Part 4 uses both hurst_exponent and arfima_d as inputs to the volatility suite: a FIGARCH‑inspired realized volatility model that weights its memory structure by the long‑memory measurements established in Parts 2 and 3.
References
- Brown, M. (2026). Measuring the Memory Structure of Intraday Returns: Evidence from E-mini S&P 500 Futures. SSRN Working Paper No. 6809080.
- Geweke, J. and Porter‑Hudak, S. (1983). The estimation and application of long-memory time series models. Journal of Time Series Analysis, 4(4), 221–238.
- Granger, C.W.J., and Joyeux, R. (1980). An introduction to long‑memory time series models and fractional differencing. Journal of Time Series Analysis, 1(1), 15–29.
- Hosking, J.R.M. (1981). Fractional differencing. Biometrika, 68(1), 165–176.
- Lo, A.W. (1991). Long‑term memory in stock market prices. Econometrica, 59(5), 1279–1313.

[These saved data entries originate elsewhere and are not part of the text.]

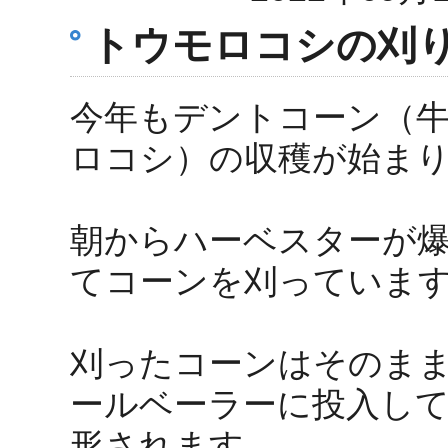
トウモロコシの刈
今年もデントコーン（
ロコシ）の収穫が始ま
朝からハーベスターが
てコーンを刈っていま
刈ったコーンはそのま
ールベーラーに投入し
形されます。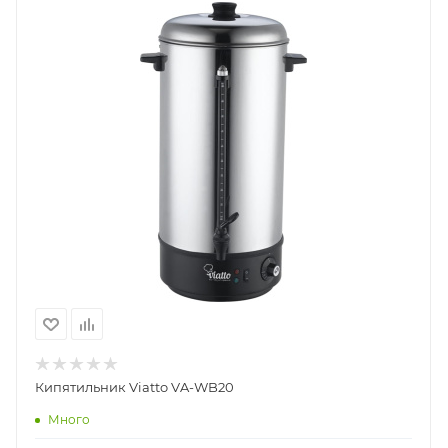
Кипятильник Viatto VA-WB20
Много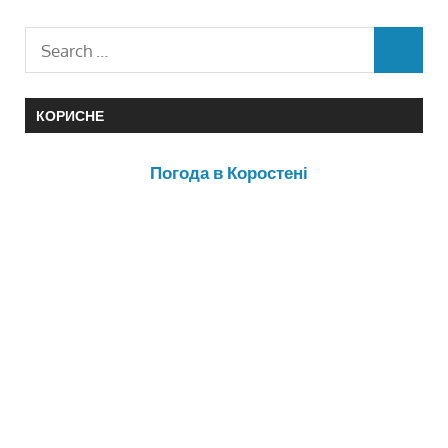
КОРИСНЕ
Погода в Коростені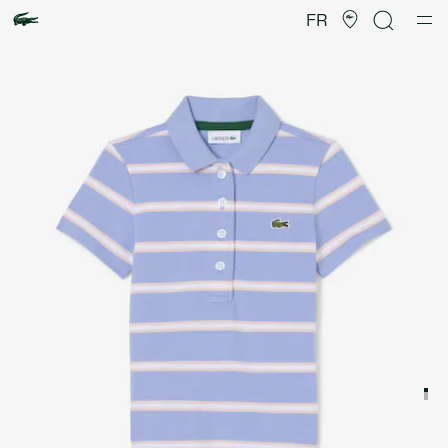
Galerie
d’images
FR
produit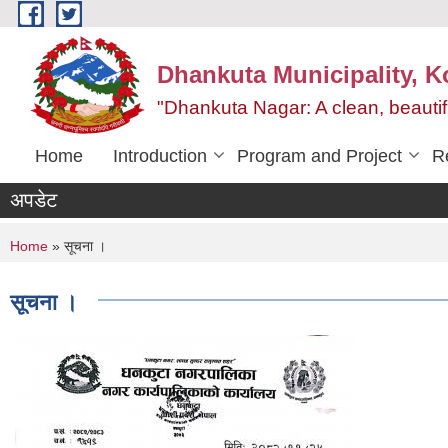
Skip to main content
Dhankuta Municipality, K
"Dhankuta Nagar: A clean, beautif
Home
Introduction
Program and Project
R
अपडेट
You are here
Home
» सूचना ।
सूचना ।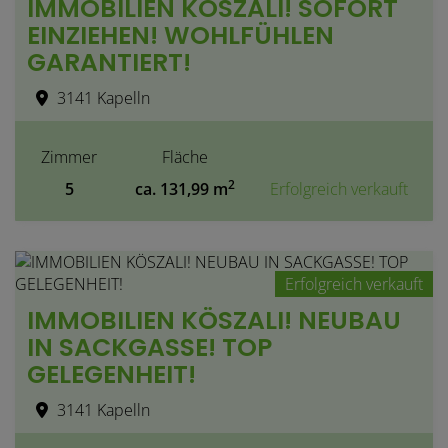
IMMOBILIEN KÖSZALI! SOFORT
EINZIEHEN! WOHLFÜHLEN
GARANTIERT!
3141 Kapelln
Zimmer
Fläche
2
5
ca. 131,99 m
Erfolgreich verkauft
Erfolgreich verkauft
IMMOBILIEN KÖSZALI! NEUBAU
IN SACKGASSE! TOP
GELEGENHEIT!
3141 Kapelln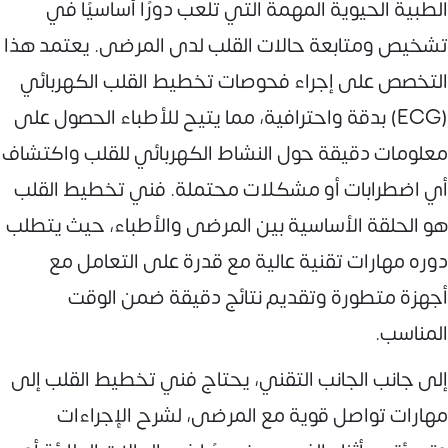
الطبية الحيوية المهمة التي تلعب دورًا أساسيًا في
تشخيص ومتابعة حالات القلب لدى المرضى. يعتمد هذا
التخصص على إجراء فحوصات تخطيط القلب الكهربائي
(ECG) بدقة واحترافية، مما يتيح للأطباء الحصول على
معلومات دقيقة حول النشاط الكهربائي للقلب واكتشاف
أي اضطرابات أو مشكلات محتملة. فني تخطيط القلب
هو الحلقة الأساسية بين المرضى والأطباء، حيث يتطلب
دوره مهارات تقنية عالية مع قدرة على التعامل مع
أجهزة متطورة وتقديم نتائج دقيقة ضمن الوقت
المناسب.
إلى جانب الجانب التقني، يحتاج فني تخطيط القلب إلى
مهارات تواصل قوية مع المرضى، لشرح الإجراءات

- Dissanayake, P., Flock, T., Meier, J., and Sibbertsen, P. (2021). Modelling short- and long‑term dependencies of clustered high‑threshold exceedances in significant wave heights. Mathematics, 9, 2817.
- Dmitrievsky, M. (2019). Grokking market "memory" through differentiation and entropy analysis. MQL5 Community Articles.
- Njoroge, P.M. (2026). Feature Engineering for ML (Part 1): Fractional Differentiation—Stationarity Without Memory Loss. MQL5 Community Articles.
- Njoroge, P.M. (2026). Feature Engineering for ML (Part 2): Implementing Fixed‑Width Fractional Differentiation in MQL5. MQL5 Community Articles.